Les réseaux servent-ils vraiment à quelque chose ?

Au vu de la crise traversée par Selectour Afat, le modèle des réseaux d’agences est-il remis en cause. Les adhérents de plusieurs groupements analysent les avantages et les limites du système.

Article de deux pages également paru dans le numéro 1569 de Tour Hebdo magazine


Tour Hebdo :
                Les réseaux servent-ils vraiment à quelque chose ?
Avec leurs outils mutualisés et leur force de frappe plus importante pour négocier auprès des fournisseurs, les réseaux attirent encore aujourd’hui nombre d’agences indépendantes. © Fotolia.com

OUI. Pour la majorité des agents de voyages interrogés, un réseau leur est utile.
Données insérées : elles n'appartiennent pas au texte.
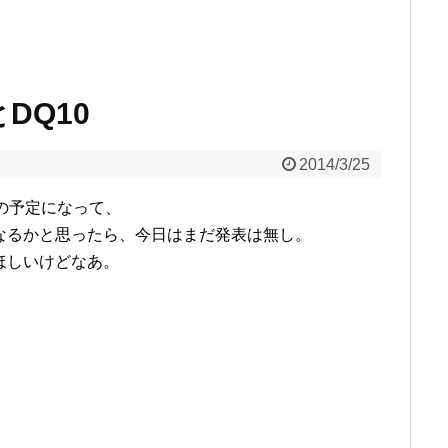
とDQ10
2014/3/25
日の予定になって、
なるかと思ったら、今日はまだ発表は無し。
ほしいけどなあ。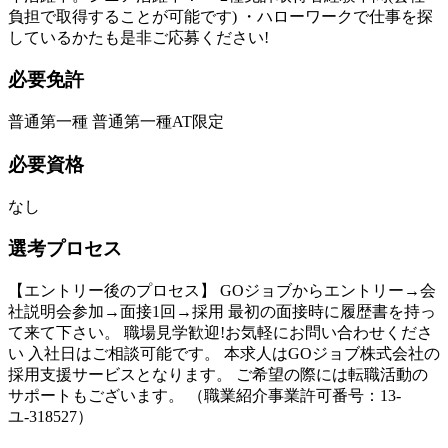
負担で取得することが可能です) ・ハローワークで仕事を探
しているかたも是非ご応募ください!
必要免許
普通第一種 普通第一種AT限定
必要資格
なし
選考プロセス
【エントリー後のプロセス】 GOジョブからエントリー→会
社説明会参加→面接1回→採用 最初の面接時に履歴書を持っ
て来て下さい。 職場見学歓迎!お気軽にお問い合わせくださ
い 入社日はご相談可能です。 本求人はGOジョブ株式会社の
採用支援サービスとなります。 ご希望の際には転職活動の
サポートもございます。 （職業紹介事業許可番号：13-
ユ-318527）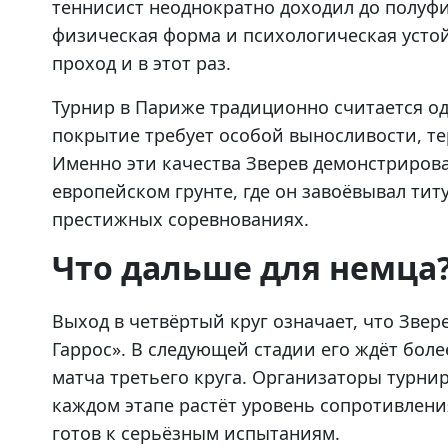
теннисист неоднократно доходил до полуфи
физическая форма и психологическая усто
проход и в этот раз.
Турнир в Париже традиционно считается од
покрытие требует особой выносливости, т
Именно эти качества Зверев демонстрирова
европейском грунте, где он завоёвывал тит
престижных соревнованиях.
Что дальше для немца
Выход в четвёртый круг означает, что Зве
Гаррос». В следующей стадии его ждёт бол
матча третьего круга. Организаторы турнир
каждом этапе растёт уровень сопротивлени
готов к серьёзным испытаниям.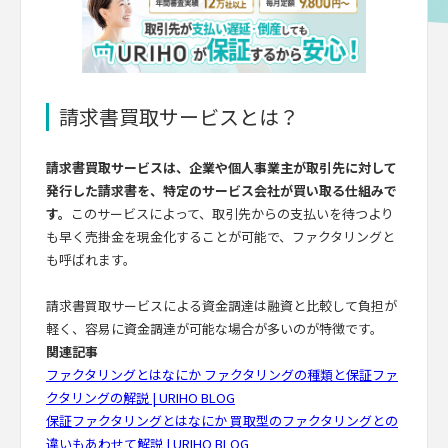
請求書買取サービスとは？
請求書買取サービスは、企業や個人事業主が取引先に対して
発行した請求書を、特定のサービス会社が買い取る仕組みで
す。
このサービスによって、取引先からの支払いを待つより
も早く売掛金を現金化することが可能で、ファクタリングと
も呼ばれます。
請求書買取サービスによる資金調達は融資と比較して負担が
軽く、容易に資金調達が可能な場合が多いのが特徴です。
関連記事
ファクタリングとはなにか ファクタリングの種類と保証ファ
クタリングの解説 | URIHO BLOG
保証ファクタリングとはなにか 買取型のファクタリングとの
違いもあわせて解説 | URIHO BLOG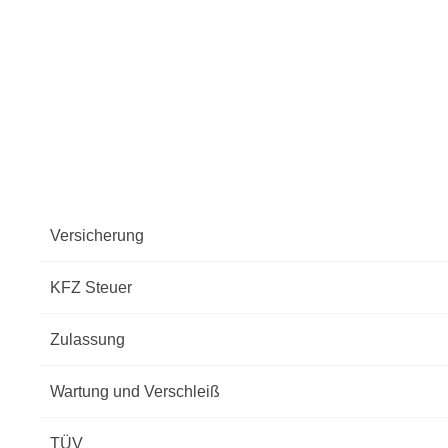
Versicherung
KFZ Steuer
Zulassung
Wartung und Verschleiß
TÜV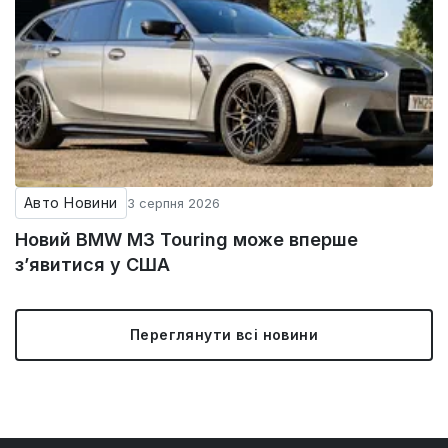
Авто Новини
3 серпня 2026
Новий BMW M3 Touring може вперше
з’явитися у США
Переглянути всі новини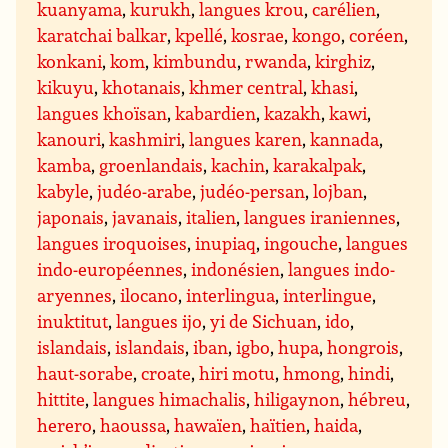
kuanyama
,
kurukh
,
langues krou
,
carélien
,
karatchai balkar
,
kpellé
,
kosrae
,
kongo
,
coréen
,
konkani
,
kom
,
kimbundu
,
rwanda
,
kirghiz
,
kikuyu
,
khotanais
,
khmer central
,
khasi
,
langues khoïsan
,
kabardien
,
kazakh
,
kawi
,
kanouri
,
kashmiri
,
langues karen
,
kannada
,
kamba
,
groenlandais
,
kachin
,
karakalpak
,
kabyle
,
judéo-arabe
,
judéo-persan
,
lojban
,
japonais
,
javanais
,
italien
,
langues iraniennes
,
langues iroquoises
,
inupiaq
,
ingouche
,
langues
indo-européennes
,
indonésien
,
langues indo-
aryennes
,
ilocano
,
interlingua
,
interlingue
,
inuktitut
,
langues ijo
,
yi de Sichuan
,
ido
,
islandais
,
islandais
,
iban
,
igbo
,
hupa
,
hongrois
,
haut-sorabe
,
croate
,
hiri motu
,
hmong
,
hindi
,
hittite
,
langues himachalis
,
hiligaynon
,
hébreu
,
herero
,
haoussa
,
hawaïen
,
haïtien
,
haida
,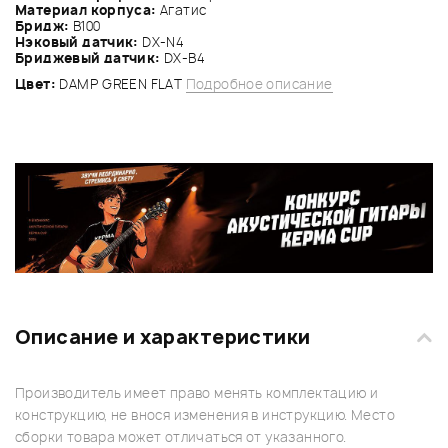
Материал корпуса:
Агатис
Бридж:
В100
Нэковый датчик:
DX-N4
Бриджевый датчик:
DX-B4
Цвет:
DAMP GREEN FLAT
Подробное описание
Описание и характеристики
Производитель имеет право менять комплектацию и
конструкцию, не внося изменения в инструкцию. Место
сборки товара может отличаться от указанного.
On pouvait penser que le modèle du réseau volontaire mis en place il y a plus de quarante ans, en l’occurrence par Philippe Demonchy avec Selectour, ait pris du plomb dans l’aile. Or, le principe du groupement entre indépendants reste toujours valable, économiquement parlant.
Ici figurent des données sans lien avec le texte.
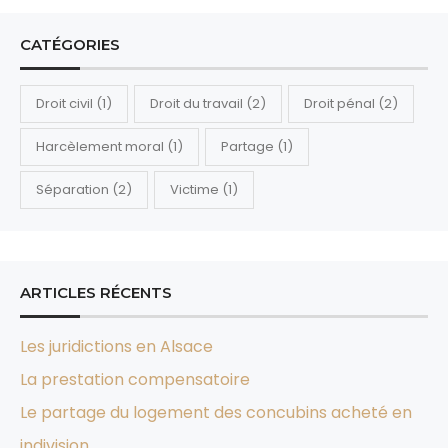
t
n
CATÉGORIES
a
v
Droit civil
(1)
Droit du travail
(2)
Droit pénal
(2)
i
g
Harcèlement moral
(1)
Partage
(1)
a
Séparation
(2)
Victime
(1)
t
i
o
n
ARTICLES RÉCENTS
Les juridictions en Alsace
La prestation compensatoire
Le partage du logement des concubins acheté en
indivision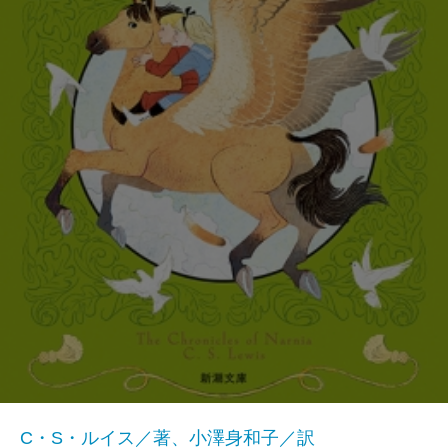
C・S・ルイス／著、小澤身和子／訳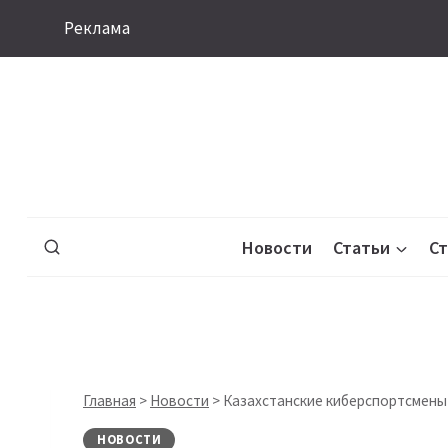
Перейти
Реклама
к
содержимому
Новости
Статьи
С
Главная
>
Новости
>
Казахстанские киберспортсмены
НОВОСТИ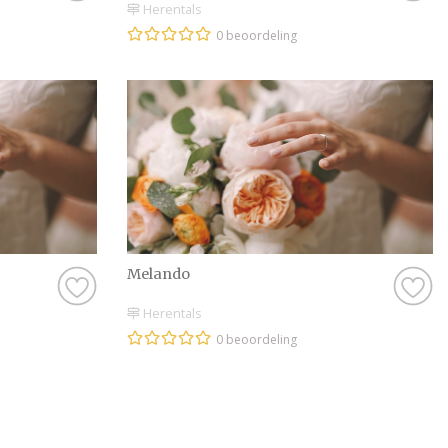
Herentals
0 beoordeling
Melando
Herentals
0 beoordeling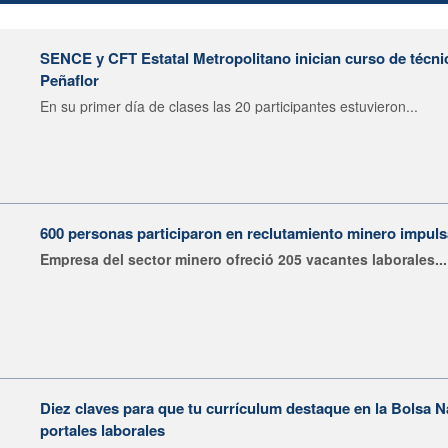
SENCE y CFT Estatal Metropolitano inician curso de técni
Peñaflor
En su primer día de clases las 20 participantes estuvieron...
600 personas participaron en reclutamiento minero impu
Empresa del sector minero ofreció 205 vacantes laborales...
Diez claves para que tu currículum destaque en la Bolsa 
portales laborales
En ce qui concerne plus précisément Selectour Afat, le réseau leader aux 1 200 points de vente, qui vient de traverser une crise dans sa stratégie de référencement tourisme, il ne semble pas remis en cause par ses adhérents. "Ce qui s’est passé chez Selectour Afat n’est pas la fin d’un modèle, soutient Jean Taibi, directeur de l’agence Geovisions à Reims. C’est juste un manque de réflexion de la part des responsables de commission achats." Il persiste à croire que la force d’un réseau réside dans la marque et dans ce qu’elle représente. "Le nom Selectour fidélise et fait rentrer de nouveaux clients dans l’agence", assure-t-il.
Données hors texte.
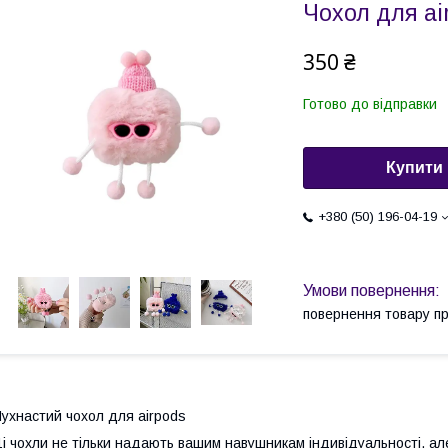
Чохол для ai
350 ₴
Готово до відправки
Купити
+380 (50) 196-04-19
повернення товару п
ухнастий чохол для airpods
і чохли не тільки надають вашим навушникам індивідуальності, ал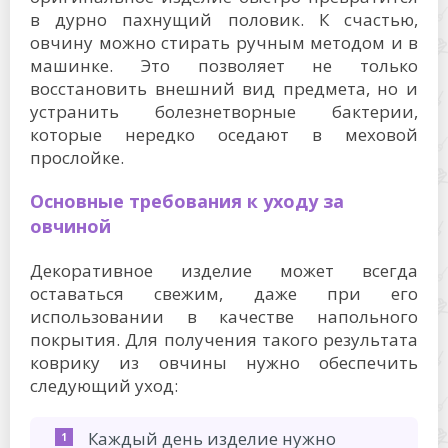
в дурно пахнущий половик. К счастью,
овчину можно стирать ручным методом и в
машинке. Это позволяет не только
восстановить внешний вид предмета, но и
устранить болезнетворные бактерии,
которые нередко оседают в меховой
прослойке.
Основные требования к уходу за
овчиной
Декоративное изделие может всегда
оставаться свежим, даже при его
использовании в качестве напольного
покрытия. Для получения такого результата
коврику из овчины нужно обеспечить
следующий уход:
Каждый день изделие нужно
En outre, en tant que directeur de mono-point de vente, il estime qu’il ne pourrait pas s’offrir seul tous les services du réseau : l’intranet Saphir, la présence sur le Web, les contrats avec www.vente-privee.com, la négociation avec chaque tour-opérateur... "Si j’étais tout seul, je le regretterais", dit-il. Il ajoute, fin observateur du marché français : "Les premiers qui veulent la destruction des réseaux, ce sont les fournisseurs ! En France, contrairement à d’autres pays, la distribution bénéficie de conditions de paiement intéressantes, après le départ des clients".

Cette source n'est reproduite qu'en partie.